Quienes tienen ingresos saludables de seis y siete cifras se definen a sí mismos en oposición a «los ricos», a quienes describen como codiciosos, materialistas, ostentosos, privilegiados, etc. Los multimillonarios generalmente se consideran parte de la «clase media», y los más sofisticados retratan las exhibiciones abiertas de riqueza como algo de mal gusto.
La mayoría de los millonarios estadounidenses actuales, especialmente aquellos vinculados a industrias de la economía simbólica, se presentan como modelos de humildad: adoptan vestimenta informal y practican el "consumo discreto." A menudo declaran un compromiso ferviente con la filantropía y la solución de problemas sociales.
Esta narrativa proyecta una imagen peculiar: parece que nadie está realmente al mando, nadie busca activamente riqueza o estatus, y los privilegios que poseen son casi una carga involuntaria, fruto de un talento excepcional. Según esta lógica, su posición en la cima no es el resultado de una búsqueda intencional de poder, sino un subproducto inevitable de su genio.
A pesar de su influencia, estas élites rara vez asumen responsabilidad por las desigualdades o crisis sociales. Sin embargo, en un giro paradójico, la solución que proponen con frecuencia implica dar aún más poder y autonomía a personas como ellas, consolidando así su rol como supuestos benefactores indispensables del sistema que perpetúan.

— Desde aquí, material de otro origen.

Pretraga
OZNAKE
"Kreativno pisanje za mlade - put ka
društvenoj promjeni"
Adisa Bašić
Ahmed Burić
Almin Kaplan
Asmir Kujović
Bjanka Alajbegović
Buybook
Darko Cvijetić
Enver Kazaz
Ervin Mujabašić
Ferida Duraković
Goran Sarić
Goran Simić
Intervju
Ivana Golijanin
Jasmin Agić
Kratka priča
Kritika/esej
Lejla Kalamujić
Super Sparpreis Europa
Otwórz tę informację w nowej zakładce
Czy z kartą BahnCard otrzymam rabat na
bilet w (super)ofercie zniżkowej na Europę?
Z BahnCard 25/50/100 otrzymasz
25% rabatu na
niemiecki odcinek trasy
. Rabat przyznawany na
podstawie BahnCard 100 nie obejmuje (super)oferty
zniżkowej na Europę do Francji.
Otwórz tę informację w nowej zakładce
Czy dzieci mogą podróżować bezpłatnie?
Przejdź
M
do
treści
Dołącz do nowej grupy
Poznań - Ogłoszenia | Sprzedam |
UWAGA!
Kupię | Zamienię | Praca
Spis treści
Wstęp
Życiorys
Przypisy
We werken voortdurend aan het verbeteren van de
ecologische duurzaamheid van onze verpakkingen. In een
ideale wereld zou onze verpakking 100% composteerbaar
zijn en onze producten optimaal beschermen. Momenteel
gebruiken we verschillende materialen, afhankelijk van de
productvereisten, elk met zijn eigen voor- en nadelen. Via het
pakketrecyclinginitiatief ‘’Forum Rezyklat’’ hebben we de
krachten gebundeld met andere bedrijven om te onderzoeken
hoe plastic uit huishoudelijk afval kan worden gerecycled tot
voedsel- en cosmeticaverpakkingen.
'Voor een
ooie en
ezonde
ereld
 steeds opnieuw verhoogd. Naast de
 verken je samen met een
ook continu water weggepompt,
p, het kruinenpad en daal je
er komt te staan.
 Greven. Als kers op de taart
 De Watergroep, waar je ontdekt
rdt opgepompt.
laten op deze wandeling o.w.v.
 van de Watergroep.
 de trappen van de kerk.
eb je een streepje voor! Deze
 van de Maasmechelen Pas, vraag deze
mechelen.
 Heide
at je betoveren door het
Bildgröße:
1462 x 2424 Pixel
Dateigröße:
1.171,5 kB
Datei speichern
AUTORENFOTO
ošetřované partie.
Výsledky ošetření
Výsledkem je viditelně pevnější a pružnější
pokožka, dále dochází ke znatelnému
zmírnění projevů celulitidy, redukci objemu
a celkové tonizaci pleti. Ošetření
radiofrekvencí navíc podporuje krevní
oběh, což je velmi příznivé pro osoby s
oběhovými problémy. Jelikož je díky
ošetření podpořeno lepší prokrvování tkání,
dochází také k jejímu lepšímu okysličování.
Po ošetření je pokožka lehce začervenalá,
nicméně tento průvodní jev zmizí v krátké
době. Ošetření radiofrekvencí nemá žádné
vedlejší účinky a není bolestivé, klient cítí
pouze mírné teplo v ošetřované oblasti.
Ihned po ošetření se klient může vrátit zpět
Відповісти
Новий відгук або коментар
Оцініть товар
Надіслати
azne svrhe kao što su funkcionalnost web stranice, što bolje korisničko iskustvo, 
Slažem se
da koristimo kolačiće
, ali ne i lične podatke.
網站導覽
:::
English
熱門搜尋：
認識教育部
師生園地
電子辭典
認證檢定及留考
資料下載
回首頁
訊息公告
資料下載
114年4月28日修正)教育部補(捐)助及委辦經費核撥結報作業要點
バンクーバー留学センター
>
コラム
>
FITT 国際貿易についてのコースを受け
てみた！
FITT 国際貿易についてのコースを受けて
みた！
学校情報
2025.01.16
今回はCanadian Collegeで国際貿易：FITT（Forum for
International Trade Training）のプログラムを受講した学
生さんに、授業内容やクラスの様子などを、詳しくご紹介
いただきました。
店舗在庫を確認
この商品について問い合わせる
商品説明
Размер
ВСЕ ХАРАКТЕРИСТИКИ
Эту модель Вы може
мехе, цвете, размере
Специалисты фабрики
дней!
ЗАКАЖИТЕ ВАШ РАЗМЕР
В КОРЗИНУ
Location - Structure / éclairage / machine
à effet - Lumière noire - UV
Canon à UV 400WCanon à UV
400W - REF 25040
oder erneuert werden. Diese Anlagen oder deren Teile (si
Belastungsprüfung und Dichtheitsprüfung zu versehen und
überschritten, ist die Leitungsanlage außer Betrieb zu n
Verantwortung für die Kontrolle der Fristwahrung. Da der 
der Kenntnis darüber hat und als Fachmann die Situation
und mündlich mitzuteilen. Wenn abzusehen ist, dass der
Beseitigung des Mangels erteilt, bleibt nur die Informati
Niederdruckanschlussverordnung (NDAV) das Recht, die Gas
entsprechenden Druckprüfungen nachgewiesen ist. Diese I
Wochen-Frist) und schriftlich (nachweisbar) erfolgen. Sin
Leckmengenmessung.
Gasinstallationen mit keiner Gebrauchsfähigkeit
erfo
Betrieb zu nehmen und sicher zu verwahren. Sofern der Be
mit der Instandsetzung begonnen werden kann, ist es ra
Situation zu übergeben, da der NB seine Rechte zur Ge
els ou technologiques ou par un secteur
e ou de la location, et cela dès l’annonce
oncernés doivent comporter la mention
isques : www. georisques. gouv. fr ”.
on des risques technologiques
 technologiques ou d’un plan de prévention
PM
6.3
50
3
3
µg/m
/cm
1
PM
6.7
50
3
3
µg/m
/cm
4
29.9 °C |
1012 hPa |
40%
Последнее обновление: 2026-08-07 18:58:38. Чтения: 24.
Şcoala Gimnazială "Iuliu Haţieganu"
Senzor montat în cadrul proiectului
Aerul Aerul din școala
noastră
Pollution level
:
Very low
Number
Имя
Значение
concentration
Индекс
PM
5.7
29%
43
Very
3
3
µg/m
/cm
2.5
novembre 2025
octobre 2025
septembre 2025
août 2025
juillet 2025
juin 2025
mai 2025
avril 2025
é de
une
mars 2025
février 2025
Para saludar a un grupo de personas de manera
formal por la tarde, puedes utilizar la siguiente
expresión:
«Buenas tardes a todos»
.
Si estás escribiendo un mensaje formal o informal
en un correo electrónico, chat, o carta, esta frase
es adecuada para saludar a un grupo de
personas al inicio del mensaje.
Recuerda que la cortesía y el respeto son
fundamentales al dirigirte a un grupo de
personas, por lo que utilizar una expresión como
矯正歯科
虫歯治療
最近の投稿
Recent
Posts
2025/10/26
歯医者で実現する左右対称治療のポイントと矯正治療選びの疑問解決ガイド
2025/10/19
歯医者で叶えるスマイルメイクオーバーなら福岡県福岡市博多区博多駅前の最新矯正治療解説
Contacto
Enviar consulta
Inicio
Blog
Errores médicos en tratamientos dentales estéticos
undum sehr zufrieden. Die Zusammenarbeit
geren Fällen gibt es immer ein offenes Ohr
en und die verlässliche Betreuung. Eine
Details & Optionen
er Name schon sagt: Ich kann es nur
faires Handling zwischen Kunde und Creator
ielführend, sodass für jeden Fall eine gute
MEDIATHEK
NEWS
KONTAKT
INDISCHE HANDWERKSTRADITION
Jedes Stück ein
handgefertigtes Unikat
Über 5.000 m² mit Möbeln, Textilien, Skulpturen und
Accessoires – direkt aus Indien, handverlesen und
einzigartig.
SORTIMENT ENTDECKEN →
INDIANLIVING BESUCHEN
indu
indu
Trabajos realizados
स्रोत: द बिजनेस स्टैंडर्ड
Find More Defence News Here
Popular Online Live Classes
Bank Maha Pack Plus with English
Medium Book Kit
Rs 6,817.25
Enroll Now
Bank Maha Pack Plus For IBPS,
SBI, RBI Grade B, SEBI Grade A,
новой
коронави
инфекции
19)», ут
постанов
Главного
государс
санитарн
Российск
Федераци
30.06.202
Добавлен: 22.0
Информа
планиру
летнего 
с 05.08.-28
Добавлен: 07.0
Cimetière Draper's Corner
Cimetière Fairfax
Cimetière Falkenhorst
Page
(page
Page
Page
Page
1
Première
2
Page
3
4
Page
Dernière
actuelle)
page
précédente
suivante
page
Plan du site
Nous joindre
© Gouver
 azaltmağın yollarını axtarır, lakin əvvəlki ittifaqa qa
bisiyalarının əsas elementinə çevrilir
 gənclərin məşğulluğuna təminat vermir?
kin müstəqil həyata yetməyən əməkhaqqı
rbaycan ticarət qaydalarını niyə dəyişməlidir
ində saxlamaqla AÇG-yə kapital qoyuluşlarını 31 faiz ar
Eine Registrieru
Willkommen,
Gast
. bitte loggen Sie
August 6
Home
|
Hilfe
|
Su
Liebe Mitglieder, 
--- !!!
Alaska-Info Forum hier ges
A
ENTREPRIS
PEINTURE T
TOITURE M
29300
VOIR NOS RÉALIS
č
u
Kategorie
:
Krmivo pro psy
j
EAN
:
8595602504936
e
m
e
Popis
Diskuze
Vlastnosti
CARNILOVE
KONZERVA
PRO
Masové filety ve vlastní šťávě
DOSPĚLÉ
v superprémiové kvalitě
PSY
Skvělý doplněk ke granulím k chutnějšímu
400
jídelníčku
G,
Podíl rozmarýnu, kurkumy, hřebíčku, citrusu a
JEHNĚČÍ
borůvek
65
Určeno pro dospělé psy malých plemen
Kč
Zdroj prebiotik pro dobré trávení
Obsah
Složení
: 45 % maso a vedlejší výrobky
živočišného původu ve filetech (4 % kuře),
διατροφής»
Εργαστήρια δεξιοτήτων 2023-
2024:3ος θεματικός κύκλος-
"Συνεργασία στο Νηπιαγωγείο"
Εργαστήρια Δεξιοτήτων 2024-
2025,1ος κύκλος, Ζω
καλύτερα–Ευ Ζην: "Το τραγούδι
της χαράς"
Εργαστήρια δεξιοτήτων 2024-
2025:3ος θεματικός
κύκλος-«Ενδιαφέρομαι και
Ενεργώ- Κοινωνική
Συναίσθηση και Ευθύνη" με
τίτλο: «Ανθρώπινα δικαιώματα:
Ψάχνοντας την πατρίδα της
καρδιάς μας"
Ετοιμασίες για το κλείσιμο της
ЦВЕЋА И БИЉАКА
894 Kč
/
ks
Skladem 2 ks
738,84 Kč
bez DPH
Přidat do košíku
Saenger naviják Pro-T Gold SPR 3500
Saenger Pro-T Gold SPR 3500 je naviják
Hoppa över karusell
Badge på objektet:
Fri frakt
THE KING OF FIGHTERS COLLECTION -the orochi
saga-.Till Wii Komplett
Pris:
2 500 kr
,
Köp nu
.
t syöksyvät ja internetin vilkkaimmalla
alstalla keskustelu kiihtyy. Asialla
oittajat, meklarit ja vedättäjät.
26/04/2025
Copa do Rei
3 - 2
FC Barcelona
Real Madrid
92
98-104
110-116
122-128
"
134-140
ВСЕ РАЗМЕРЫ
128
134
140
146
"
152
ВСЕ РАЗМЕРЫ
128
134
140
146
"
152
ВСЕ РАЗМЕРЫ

Por supuesto, no hablamos solo del 1 % de los más ricos, o no solamente. Hablamos del 20 % más privilegiado. El verdadero peligro, sobre todo porque son muchos más, son ellos. Después de todo, los multimillonarios difícilmente son capaces de crear, hacer cumplir, gestionar y perpetuar la sociedad y la cultura por sí solos. En cambio, los capitalistas simbólicos son indispensables para el funcionamiento del capitalismo contemporáneo en general. Es difícil entender cómo funciona cualquier proceso sistémico sin tener en cuenta a personas como nosotros (me incluyo, y también lo hace el sociólogo Musa Al-Gharbi en su libro We Have Never Been Woke):
Nosotros somos quienes dirigimos las organizaciones sin fines de lucro y las empresas de relaciones públicas a través de las cuales las superélites intentan blanquear su reputación. También somos quienes gestionamos las empresas financieras a través de las cuales blanquean su dinero y evitan pagar impuestos. Asimismo, normalmente somos quienes diseñamos e implementamos políticas corporativas y gubernamentales que explotan, empobrecen, engañan y oprimen. La gente "de arriba" puede establecer la agenda, pero somos nosotros quienes realmente hacemos que las cosas sucedan. Y para aquellos que tienen una queja contra una organización o institución, somos nosotros con quienes hay que contar para que se aborden sus problemas. Por ejemplo, un ciudadano que lucha por obtener beneficios del gobierno federal no puede plantear su problema directamente al presidente de los Estados Unidos. En cambio, se ve obligado a relacionarse con los funcionarios de la agencia que supervisa el programa en cuestión. Y estos burócratas a menudo tienen una amplia libertad para responder a los problemas que se les presentan, y por lo tanto ejercen un poder arbitrario significativo sobre las vidas de otras personas.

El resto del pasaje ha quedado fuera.